> Dataset records:

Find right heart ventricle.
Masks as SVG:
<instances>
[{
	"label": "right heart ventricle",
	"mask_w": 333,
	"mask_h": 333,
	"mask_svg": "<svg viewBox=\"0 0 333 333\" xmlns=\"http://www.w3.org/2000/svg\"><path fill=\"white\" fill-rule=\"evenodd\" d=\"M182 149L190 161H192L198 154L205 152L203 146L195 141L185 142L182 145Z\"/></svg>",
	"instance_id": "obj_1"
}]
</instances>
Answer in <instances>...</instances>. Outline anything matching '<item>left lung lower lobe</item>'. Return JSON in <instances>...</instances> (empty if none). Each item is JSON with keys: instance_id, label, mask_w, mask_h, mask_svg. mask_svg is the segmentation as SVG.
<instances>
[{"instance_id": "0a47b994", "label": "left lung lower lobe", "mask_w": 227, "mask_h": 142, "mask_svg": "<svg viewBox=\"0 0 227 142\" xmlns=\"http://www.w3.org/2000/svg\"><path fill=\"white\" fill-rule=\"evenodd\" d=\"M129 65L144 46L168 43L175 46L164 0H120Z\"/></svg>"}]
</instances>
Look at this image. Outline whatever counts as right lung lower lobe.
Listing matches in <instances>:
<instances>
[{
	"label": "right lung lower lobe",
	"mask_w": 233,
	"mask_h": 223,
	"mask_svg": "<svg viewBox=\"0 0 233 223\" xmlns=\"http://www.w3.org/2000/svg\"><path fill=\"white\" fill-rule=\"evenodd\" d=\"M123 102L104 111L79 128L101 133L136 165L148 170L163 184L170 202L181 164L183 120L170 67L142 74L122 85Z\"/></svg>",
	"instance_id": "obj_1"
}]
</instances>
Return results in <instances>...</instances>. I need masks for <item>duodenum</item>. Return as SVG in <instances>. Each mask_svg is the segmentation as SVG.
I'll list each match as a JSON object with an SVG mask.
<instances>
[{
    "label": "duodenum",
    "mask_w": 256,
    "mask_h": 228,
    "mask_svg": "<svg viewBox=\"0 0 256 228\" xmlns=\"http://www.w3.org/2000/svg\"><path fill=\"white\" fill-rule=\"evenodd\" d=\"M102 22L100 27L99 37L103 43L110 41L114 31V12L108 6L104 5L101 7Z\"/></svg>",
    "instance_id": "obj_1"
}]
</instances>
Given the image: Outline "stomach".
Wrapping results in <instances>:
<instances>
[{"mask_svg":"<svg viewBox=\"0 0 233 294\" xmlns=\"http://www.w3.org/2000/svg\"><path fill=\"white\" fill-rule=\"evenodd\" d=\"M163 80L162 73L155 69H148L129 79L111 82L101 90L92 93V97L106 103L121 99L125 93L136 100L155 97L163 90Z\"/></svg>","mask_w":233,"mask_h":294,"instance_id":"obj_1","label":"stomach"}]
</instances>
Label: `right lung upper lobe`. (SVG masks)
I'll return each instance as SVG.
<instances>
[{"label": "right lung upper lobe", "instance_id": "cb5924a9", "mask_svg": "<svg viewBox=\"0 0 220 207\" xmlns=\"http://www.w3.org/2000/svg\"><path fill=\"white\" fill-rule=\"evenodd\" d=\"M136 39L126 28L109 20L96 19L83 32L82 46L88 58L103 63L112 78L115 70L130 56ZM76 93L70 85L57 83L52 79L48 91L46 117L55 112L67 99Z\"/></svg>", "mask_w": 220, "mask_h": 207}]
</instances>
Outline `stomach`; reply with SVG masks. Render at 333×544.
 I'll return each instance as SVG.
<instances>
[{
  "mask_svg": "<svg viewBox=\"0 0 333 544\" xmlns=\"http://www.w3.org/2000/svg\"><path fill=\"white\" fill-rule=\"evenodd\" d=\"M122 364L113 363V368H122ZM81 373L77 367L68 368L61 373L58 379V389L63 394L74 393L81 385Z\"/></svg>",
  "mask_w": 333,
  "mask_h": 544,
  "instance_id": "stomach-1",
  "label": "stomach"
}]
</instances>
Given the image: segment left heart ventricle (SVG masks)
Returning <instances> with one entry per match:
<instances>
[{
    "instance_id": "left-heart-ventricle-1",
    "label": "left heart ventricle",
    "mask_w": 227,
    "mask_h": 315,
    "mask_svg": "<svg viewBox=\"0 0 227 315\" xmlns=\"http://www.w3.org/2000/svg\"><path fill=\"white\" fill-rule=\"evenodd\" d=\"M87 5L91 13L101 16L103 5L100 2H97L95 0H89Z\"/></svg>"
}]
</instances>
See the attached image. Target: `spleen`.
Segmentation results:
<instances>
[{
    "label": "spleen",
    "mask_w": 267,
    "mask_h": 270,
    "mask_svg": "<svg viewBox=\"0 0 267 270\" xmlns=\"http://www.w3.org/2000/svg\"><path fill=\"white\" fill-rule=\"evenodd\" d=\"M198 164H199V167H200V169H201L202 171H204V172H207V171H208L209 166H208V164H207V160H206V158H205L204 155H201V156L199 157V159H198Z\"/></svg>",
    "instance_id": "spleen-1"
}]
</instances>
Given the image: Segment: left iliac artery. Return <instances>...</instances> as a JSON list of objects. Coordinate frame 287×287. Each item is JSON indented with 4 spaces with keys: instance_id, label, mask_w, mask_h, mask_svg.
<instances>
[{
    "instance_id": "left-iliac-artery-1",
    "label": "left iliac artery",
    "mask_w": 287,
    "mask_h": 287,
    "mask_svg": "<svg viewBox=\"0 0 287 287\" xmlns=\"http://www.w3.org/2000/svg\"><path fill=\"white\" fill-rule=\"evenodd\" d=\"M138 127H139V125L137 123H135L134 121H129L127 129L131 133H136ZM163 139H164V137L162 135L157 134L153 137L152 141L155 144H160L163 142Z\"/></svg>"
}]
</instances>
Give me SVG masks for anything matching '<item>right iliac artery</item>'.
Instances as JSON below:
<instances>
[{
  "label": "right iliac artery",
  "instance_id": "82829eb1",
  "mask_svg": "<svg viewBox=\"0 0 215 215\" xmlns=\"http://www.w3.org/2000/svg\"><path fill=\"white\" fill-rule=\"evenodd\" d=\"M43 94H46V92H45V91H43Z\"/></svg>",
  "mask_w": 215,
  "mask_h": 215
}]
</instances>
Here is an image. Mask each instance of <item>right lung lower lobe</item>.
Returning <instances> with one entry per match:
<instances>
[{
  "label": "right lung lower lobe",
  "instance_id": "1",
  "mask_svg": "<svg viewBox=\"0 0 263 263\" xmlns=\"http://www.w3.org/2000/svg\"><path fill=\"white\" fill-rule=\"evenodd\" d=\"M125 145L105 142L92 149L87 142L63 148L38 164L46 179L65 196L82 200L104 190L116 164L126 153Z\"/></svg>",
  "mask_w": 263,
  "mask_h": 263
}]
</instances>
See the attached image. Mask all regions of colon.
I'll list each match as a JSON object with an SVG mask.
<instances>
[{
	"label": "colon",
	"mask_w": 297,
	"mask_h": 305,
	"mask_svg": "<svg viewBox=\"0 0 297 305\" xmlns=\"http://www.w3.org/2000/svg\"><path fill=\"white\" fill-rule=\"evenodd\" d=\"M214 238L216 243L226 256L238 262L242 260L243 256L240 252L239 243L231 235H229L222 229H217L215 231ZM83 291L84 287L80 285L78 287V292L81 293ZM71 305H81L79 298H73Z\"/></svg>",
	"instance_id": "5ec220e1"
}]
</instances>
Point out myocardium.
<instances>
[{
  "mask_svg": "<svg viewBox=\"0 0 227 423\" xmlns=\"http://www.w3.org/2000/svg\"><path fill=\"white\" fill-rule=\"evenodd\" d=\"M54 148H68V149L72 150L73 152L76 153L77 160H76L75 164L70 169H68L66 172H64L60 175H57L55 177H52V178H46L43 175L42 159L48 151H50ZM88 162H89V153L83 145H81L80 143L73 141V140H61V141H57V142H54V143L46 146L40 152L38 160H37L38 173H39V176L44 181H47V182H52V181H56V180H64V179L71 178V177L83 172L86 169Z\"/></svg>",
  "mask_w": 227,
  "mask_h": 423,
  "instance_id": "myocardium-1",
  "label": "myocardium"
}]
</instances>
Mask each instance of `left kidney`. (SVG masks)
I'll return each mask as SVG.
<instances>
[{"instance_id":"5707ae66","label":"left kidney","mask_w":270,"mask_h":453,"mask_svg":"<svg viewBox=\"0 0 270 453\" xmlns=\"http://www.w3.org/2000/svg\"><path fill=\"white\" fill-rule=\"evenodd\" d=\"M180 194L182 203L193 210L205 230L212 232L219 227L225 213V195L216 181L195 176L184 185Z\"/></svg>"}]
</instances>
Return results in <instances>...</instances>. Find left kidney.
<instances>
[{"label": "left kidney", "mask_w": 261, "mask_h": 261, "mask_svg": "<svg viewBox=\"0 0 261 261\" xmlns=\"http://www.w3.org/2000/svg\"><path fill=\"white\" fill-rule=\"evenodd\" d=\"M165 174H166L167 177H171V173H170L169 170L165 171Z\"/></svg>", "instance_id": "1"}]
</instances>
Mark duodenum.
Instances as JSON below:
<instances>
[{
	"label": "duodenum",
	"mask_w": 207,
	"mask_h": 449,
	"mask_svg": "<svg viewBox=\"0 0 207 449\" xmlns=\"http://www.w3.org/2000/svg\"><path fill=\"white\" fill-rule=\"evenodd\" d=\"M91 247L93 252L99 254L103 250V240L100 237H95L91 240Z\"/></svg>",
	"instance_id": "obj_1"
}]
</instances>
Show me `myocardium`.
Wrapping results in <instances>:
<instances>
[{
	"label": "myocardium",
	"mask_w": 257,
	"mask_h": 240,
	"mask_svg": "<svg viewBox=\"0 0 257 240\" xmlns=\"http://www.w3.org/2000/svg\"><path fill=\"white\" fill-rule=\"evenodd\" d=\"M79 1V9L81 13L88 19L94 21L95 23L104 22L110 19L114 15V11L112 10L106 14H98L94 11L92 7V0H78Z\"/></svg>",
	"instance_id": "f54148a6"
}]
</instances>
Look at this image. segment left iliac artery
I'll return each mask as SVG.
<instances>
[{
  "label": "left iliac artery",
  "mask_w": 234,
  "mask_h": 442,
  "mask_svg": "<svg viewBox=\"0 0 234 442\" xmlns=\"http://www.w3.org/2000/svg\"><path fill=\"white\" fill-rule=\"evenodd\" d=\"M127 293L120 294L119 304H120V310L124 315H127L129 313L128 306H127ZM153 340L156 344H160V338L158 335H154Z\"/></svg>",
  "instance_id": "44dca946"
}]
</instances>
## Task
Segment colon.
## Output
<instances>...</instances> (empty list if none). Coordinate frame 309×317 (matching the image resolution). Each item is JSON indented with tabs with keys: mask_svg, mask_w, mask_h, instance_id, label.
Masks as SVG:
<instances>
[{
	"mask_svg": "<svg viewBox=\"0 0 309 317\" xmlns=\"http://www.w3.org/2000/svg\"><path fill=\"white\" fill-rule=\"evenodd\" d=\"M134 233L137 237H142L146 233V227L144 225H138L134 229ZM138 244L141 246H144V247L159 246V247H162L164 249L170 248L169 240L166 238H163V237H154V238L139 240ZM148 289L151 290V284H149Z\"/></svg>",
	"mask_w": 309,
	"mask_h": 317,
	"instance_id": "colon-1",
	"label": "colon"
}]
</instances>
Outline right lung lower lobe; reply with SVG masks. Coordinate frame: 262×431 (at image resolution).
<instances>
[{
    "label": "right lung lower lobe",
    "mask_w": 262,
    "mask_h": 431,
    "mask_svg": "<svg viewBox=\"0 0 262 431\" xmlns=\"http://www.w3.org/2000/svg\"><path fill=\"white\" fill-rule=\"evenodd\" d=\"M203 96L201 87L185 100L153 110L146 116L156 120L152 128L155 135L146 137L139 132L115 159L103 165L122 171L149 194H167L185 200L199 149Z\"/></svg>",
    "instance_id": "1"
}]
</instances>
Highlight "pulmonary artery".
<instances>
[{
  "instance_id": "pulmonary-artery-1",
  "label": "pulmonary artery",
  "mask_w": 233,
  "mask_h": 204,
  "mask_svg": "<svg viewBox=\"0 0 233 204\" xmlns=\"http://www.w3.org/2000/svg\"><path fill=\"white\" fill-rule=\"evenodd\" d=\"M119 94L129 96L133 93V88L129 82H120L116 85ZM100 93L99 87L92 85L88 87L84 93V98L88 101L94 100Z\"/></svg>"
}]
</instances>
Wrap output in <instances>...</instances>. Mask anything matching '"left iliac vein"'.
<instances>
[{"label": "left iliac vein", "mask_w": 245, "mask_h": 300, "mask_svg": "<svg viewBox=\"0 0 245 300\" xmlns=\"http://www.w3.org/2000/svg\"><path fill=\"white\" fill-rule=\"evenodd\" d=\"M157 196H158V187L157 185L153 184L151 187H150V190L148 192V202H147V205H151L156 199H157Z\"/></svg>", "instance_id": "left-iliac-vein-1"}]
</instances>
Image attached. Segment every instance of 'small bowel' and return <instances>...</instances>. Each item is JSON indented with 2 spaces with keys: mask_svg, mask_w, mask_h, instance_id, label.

> Your goal: The answer should consist only of the lines from the line containing "Wrap output in" through the final line of the listing above, reproduced exactly.

> Written answer:
Wrap output in <instances>...</instances>. Mask anything matching '"left iliac vein"'.
<instances>
[{"label": "left iliac vein", "mask_w": 245, "mask_h": 300, "mask_svg": "<svg viewBox=\"0 0 245 300\" xmlns=\"http://www.w3.org/2000/svg\"><path fill=\"white\" fill-rule=\"evenodd\" d=\"M157 196H158V187L157 185L153 184L151 187H150V190L148 192V202H147V205H151L156 199H157Z\"/></svg>", "instance_id": "left-iliac-vein-1"}]
</instances>
Image attached. Segment every instance of 'small bowel' and return <instances>...</instances>. Each item is JSON indented with 2 spaces with keys: mask_svg, mask_w, mask_h, instance_id, label.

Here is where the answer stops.